_Task objective_. Pictures do not belong in the copy, so please give every entry below again exactly.

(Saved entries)
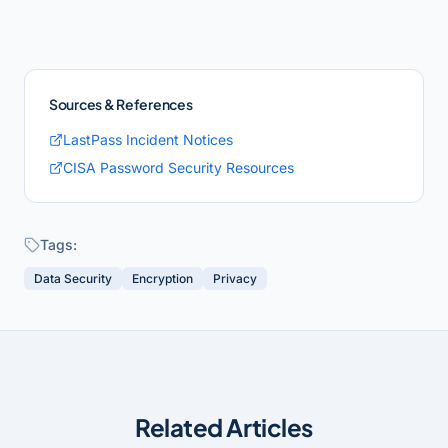
Sources & References
LastPass Incident Notices
CISA Password Security Resources
Tags:
Data Security
Encryption
Privacy
Related Articles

_Task result_.
Sources & References
LastPass Incident Notices
CISA Password Security Resources
Tags:
Data Security
Encryption
Privacy
Related Articles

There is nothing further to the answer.